TASK STATEMENT: Beneath this task is a listing; tally its lines that contain "spaces" and give only the total.

GIVEN ENTRIES:
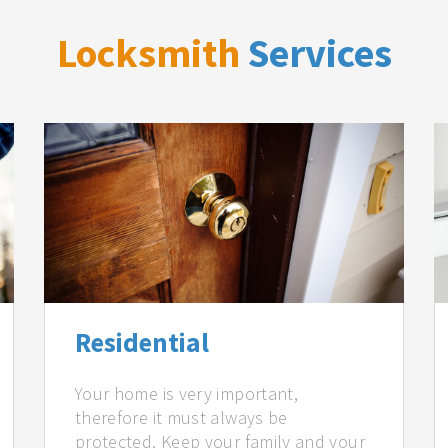
Locksmith
Services
Residential
Your home is very important,
therefore it must always be
protected. Keep your family and your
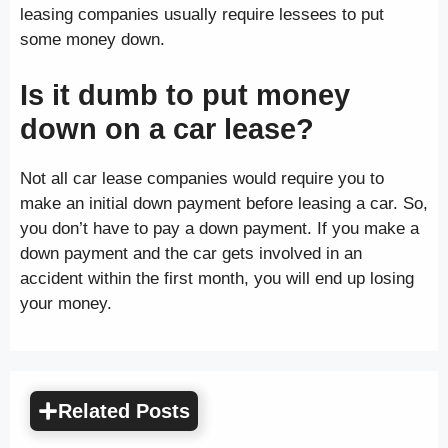
leasing companies usually require lessees to put
some money down.
Is it dumb to put money
down on a car lease?
Not all car lease companies would require you to
make an initial down payment before leasing a car. So,
you don’t have to pay a down payment. If you make a
down payment and the car gets involved in an
accident within the first month, you will end up losing
your money.
Related Posts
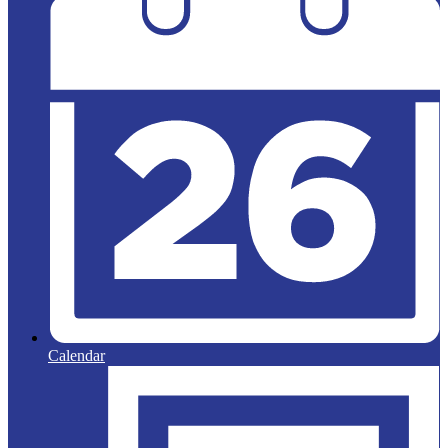
Calendar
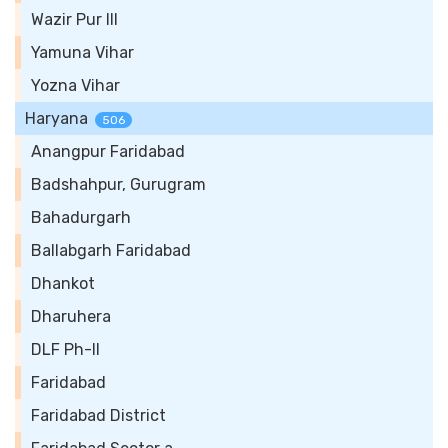
Wazir Pur III
Yamuna Vihar
Yozna Vihar
Haryana
506
Anangpur Faridabad
Badshahpur, Gurugram
Bahadurgarh
Ballabgarh Faridabad
Dhankot
Dharuhera
DLF Ph-II
Faridabad
Faridabad District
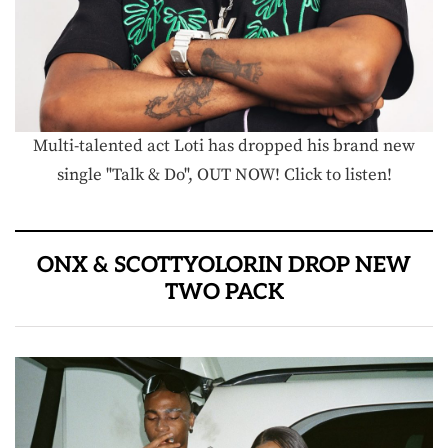
Multi-talented act Loti has dropped his brand new
single "Talk & Do", OUT NOW! Click to listen!
ONX & SCOTTYOLORIN DROP NEW
TWO PACK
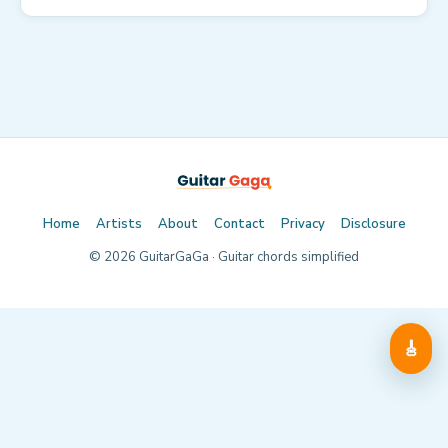
Home
Artists
About
Contact
Privacy
Disclosure
©
2026
GuitarGaGa · Guitar chords simplified
🎸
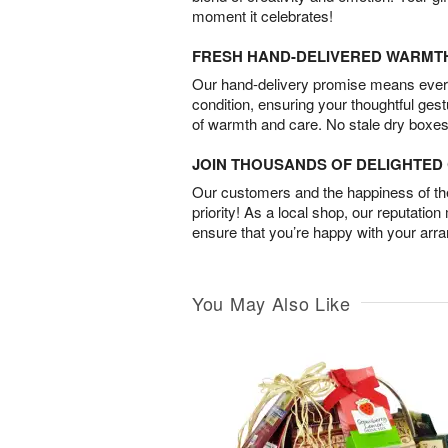
moment it celebrates!
FRESH HAND-DELIVERED WARMT
Our hand-delivery promise means every
condition, ensuring your thoughtful ges
of warmth and care. No stale dry boxes
JOIN THOUSANDS OF DELIGHTE
Our customers and the happiness of thei
priority! As a local shop, our reputation
ensure that you’re happy with your arr
You May Also Like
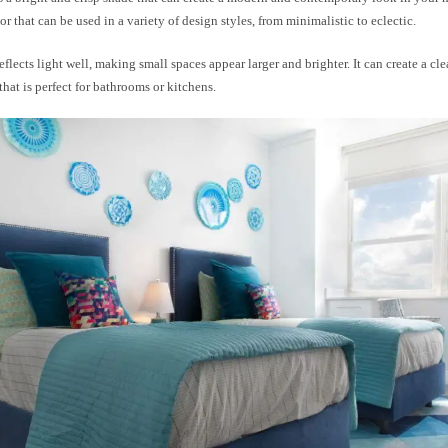
lor that can be used in a variety of design styles, from minimalistic to eclectic.
eflects light well, making small spaces appear larger and brighter. It can create a cl
hat is perfect for bathrooms or kitchens.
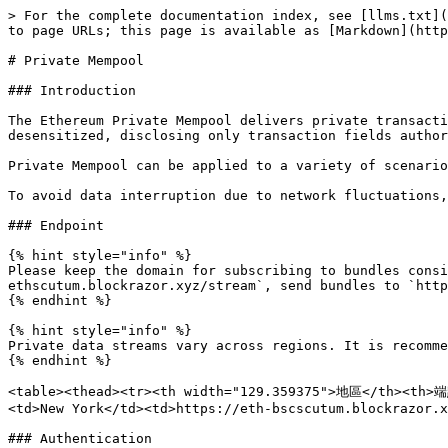
> For the complete documentation index, see [llms.txt](
to page URLs; this page is available as [Markdown](http
# Private Mempool

### Introduction

The Ethereum Private Mempool delivers private transacti
desensitized, disclosing only transaction fields author
Private Mempool can be applied to a variety of scenario
To avoid data interruption due to network fluctuations,
### Endpoint

{% hint style="info" %}

Please keep the domain for subscribing to bundles consi
ethscutum.blockrazor.xyz/stream`, send bundles to `http
{% endhint %}

{% hint style="info" %}

Private data streams vary across regions. It is recomme
{% endhint %}

<table><thead><tr><th width="129.359375">地區</th><th>端點
<td>New York</td><td>https://eth-bscscutum.blockrazor.x
### Authentication
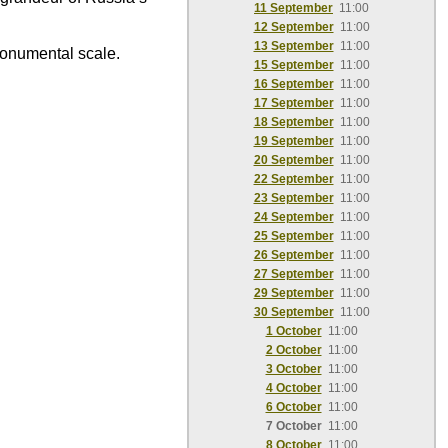
11 September
11:00
12 September
11:00
13 September
11:00
monumental scale.
15 September
11:00
16 September
11:00
17 September
11:00
18 September
11:00
19 September
11:00
20 September
11:00
22 September
11:00
23 September
11:00
24 September
11:00
25 September
11:00
26 September
11:00
27 September
11:00
29 September
11:00
30 September
11:00
1 October
11:00
2 October
11:00
3 October
11:00
4 October
11:00
6 October
11:00
7 October
11:00
8 October
11:00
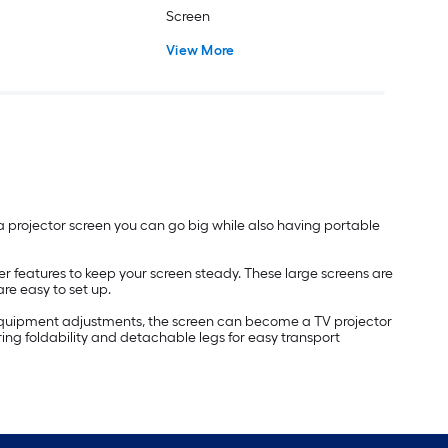
Screen
View More
 a projector screen you can go big while also having portable
er features to keep your screen steady. These large screens are
re easy to set up.
nd equipment adjustments, the screen can become a TV projector
ing foldability and detachable legs for easy transport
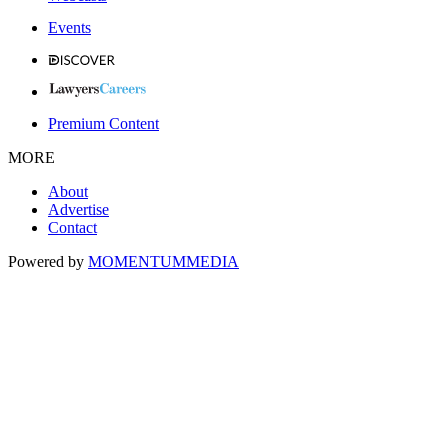
Events
Premium Content
MORE
About
Advertise
Contact
Powered by
MOMENTUM
MEDIA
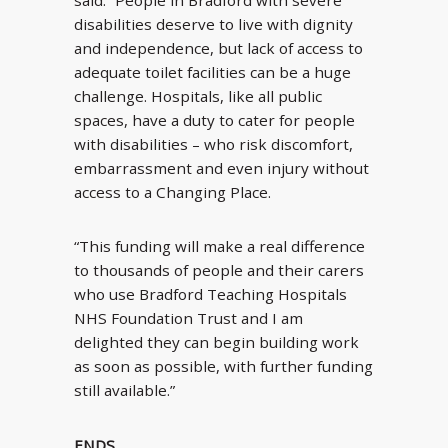
said: “People in Bradford with severe
disabilities deserve to live with dignity
and independence, but lack of access to
adequate toilet facilities can be a huge
challenge. Hospitals, like all public
spaces, have a duty to cater for people
with disabilities – who risk discomfort,
embarrassment and even injury without
access to a Changing Place.
“This funding will make a real difference
to thousands of people and their carers
who use Bradford Teaching Hospitals
NHS Foundation Trust and I am
delighted they can begin building work
as soon as possible, with further funding
still available.”
ENDS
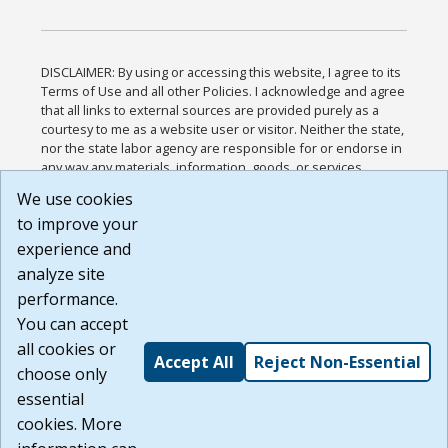
DISCLAIMER: By using or accessing this website, I agree to its
Terms of Use and all other Policies. I acknowledge and agree
that all links to external sources are provided purely as a
courtesy to me as a website user or visitor. Neither the state,
nor the state labor agency are responsible for or endorse in
any way any materials, information, goods, or services
available through third-party linked sites, any privacy policies,
We use cookies
or any other practices of such sites. I acknowledge and
to improve your
agree that the Terms of Use and all other Policies for this
Website are available to me, and I have read the
Full
experience and
Disclaimer
.
analyze site
Build: 185cbd2bac10e1bc83ab283352c24c0a9f3fd098 ,
performance.
1.131
You can accept
all cookies or
Accept All
Reject Non-Essential
choose only
essential
cookies. More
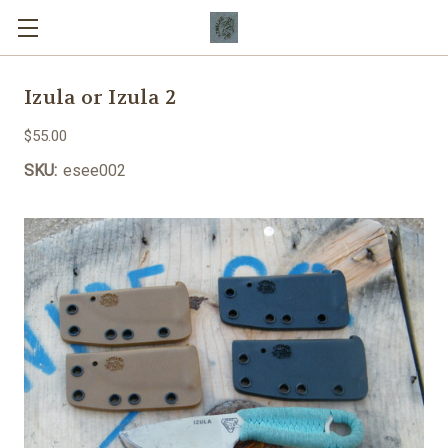
Izula or Izula 2
$55.00
SKU:
esee002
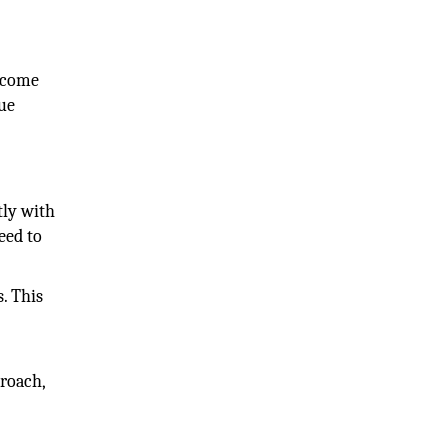
o come
rue
tly with
eed to
. This
proach,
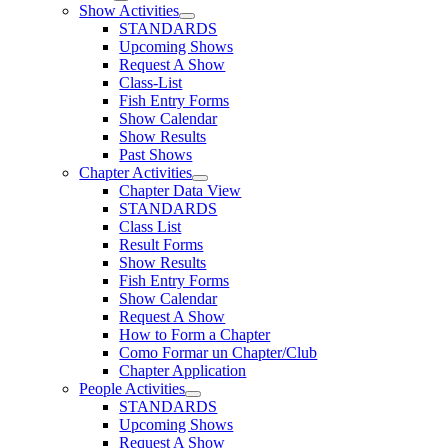
Show Activities
STANDARDS
Upcoming Shows
Request A Show
Class-List
Fish Entry Forms
Show Calendar
Show Results
Past Shows
Chapter Activities
Chapter Data View
STANDARDS
Class List
Result Forms
Show Results
Fish Entry Forms
Show Calendar
Request A Show
How to Form a Chapter
Como Formar un Chapter/Club
Chapter Application
People Activities
STANDARDS
Upcoming Shows
Request A Show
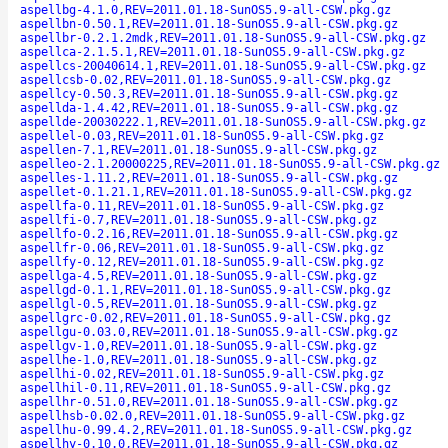
aspellbg-4.1.0,REV=2011.01.18-SunOS5.9-all-CSW.pkg.gz
aspellbn-0.50.1,REV=2011.01.18-SunOS5.9-all-CSW.pkg.gz
aspellbr-0.2.1.2mdk,REV=2011.01.18-SunOS5.9-all-CSW.pkg.gz
aspellca-2.1.5.1,REV=2011.01.18-SunOS5.9-all-CSW.pkg.gz
aspellcs-20040614.1,REV=2011.01.18-SunOS5.9-all-CSW.pkg.gz
aspellcsb-0.02,REV=2011.01.18-SunOS5.9-all-CSW.pkg.gz
aspellcy-0.50.3,REV=2011.01.18-SunOS5.9-all-CSW.pkg.gz
aspellda-1.4.42,REV=2011.01.18-SunOS5.9-all-CSW.pkg.gz
aspellde-20030222.1,REV=2011.01.18-SunOS5.9-all-CSW.pkg.gz
aspellel-0.03,REV=2011.01.18-SunOS5.9-all-CSW.pkg.gz
aspellen-7.1,REV=2011.01.18-SunOS5.9-all-CSW.pkg.gz
aspelleo-2.1.20000225,REV=2011.01.18-SunOS5.9-all-CSW.pkg.gz
aspelles-1.11.2,REV=2011.01.18-SunOS5.9-all-CSW.pkg.gz
aspellet-0.1.21.1,REV=2011.01.18-SunOS5.9-all-CSW.pkg.gz
aspellfa-0.11,REV=2011.01.18-SunOS5.9-all-CSW.pkg.gz
aspellfi-0.7,REV=2011.01.18-SunOS5.9-all-CSW.pkg.gz
aspellfo-0.2.16,REV=2011.01.18-SunOS5.9-all-CSW.pkg.gz
aspellfr-0.06,REV=2011.01.18-SunOS5.9-all-CSW.pkg.gz
aspellfy-0.12,REV=2011.01.18-SunOS5.9-all-CSW.pkg.gz
aspellga-4.5,REV=2011.01.18-SunOS5.9-all-CSW.pkg.gz
aspellgd-0.1.1,REV=2011.01.18-SunOS5.9-all-CSW.pkg.gz
aspellgl-0.5,REV=2011.01.18-SunOS5.9-all-CSW.pkg.gz
aspellgrc-0.02,REV=2011.01.18-SunOS5.9-all-CSW.pkg.gz
aspellgu-0.03.0,REV=2011.01.18-SunOS5.9-all-CSW.pkg.gz
aspellgv-1.0,REV=2011.01.18-SunOS5.9-all-CSW.pkg.gz
aspellhe-1.0,REV=2011.01.18-SunOS5.9-all-CSW.pkg.gz
aspellhi-0.02,REV=2011.01.18-SunOS5.9-all-CSW.pkg.gz
aspellhil-0.11,REV=2011.01.18-SunOS5.9-all-CSW.pkg.gz
aspellhr-0.51.0,REV=2011.01.18-SunOS5.9-all-CSW.pkg.gz
aspellhsb-0.02.0,REV=2011.01.18-SunOS5.9-all-CSW.pkg.gz
aspellhu-0.99.4.2,REV=2011.01.18-SunOS5.9-all-CSW.pkg.gz
aspellhy-0.10.0,REV=2011.01.18-SunOS5.9-all-CSW.pkg.gz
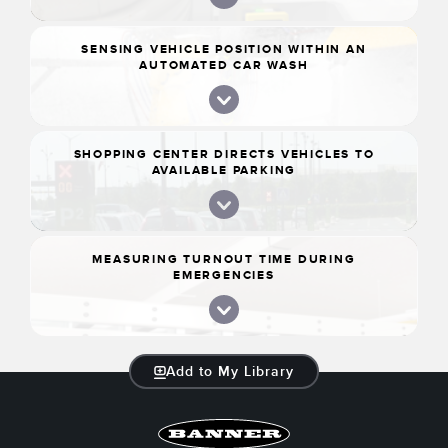
SENSING VEHICLE POSITION WITHIN AN
AUTOMATED CAR WASH
SHOPPING CENTER DIRECTS VEHICLES TO
AVAILABLE PARKING
MEASURING TURNOUT TIME DURING
EMERGENCIES
Add to My Library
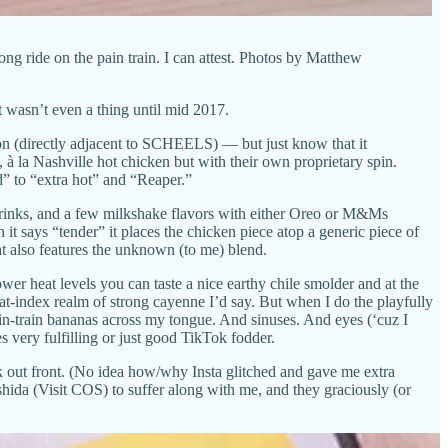
ong ride on the pain train. I can attest. Photos by Matthew
it wasn’t even a thing until mid 2017.
ion (directly adjacent to SCHEELS) — but just know that it
à la Nashville hot chicken but with their own proprietary spin.
d” to “extra hot” and “Reaper.”
 drinks, and a few milkshake flavors with either Oreo or M&Ms
it says “tender” it places the chicken piece atop a generic piece of
hat also features the unknown (to me) blend.
wer heat levels you can taste a nice earthy chile smolder and at the
at-index realm of strong cayenne I’d say. But when I do the playfully
pain-train bananas across my tongue. And sinuses. And eyes (‘cuz I
s very fulfilling or just good TikTok fodder.
k out front. (No idea how/why Insta glitched and gave me extra
shida (Visit COS) to suffer along with me, and they graciously (or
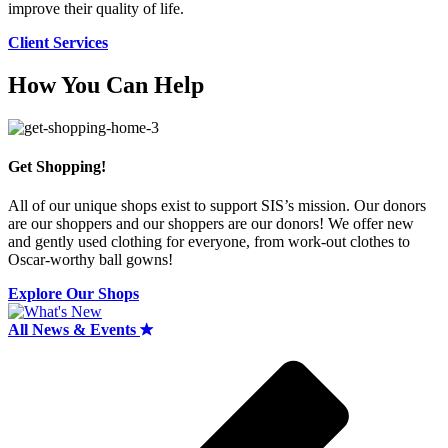
improve their quality of life.
Client Services
How You Can Help
Get Shopping!
All of our unique shops exist to support SIS’s mission. Our donors
are our shoppers and our shoppers are our donors! We offer new
and gently used clothing for everyone, from work-out clothes to
Oscar-worthy ball gowns!
Explore Our Shops
All News & Events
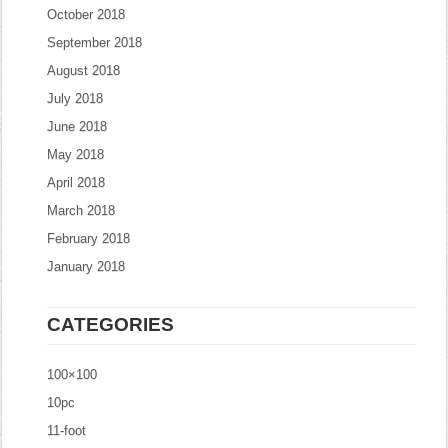
October 2018
September 2018
August 2018
July 2018
June 2018
May 2018
April 2018
March 2018
February 2018
January 2018
CATEGORIES
100×100
10pc
11-foot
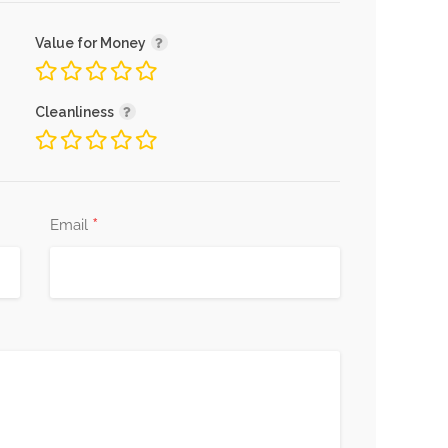
Value for Money
Cleanliness
*
Email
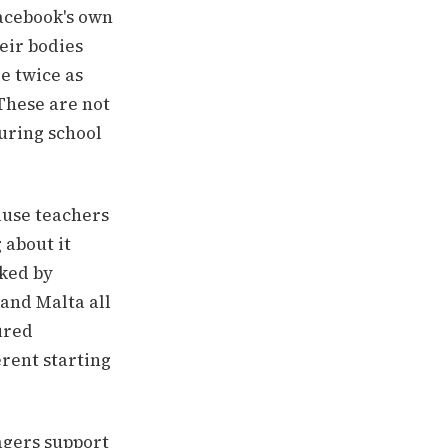
Facebook's own
eir bodies
e twice as
These are not
uring school
ause teachers
 about it
cked by
 and Malta all
ured
erent starting
agers support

RESPONSE BOX: 2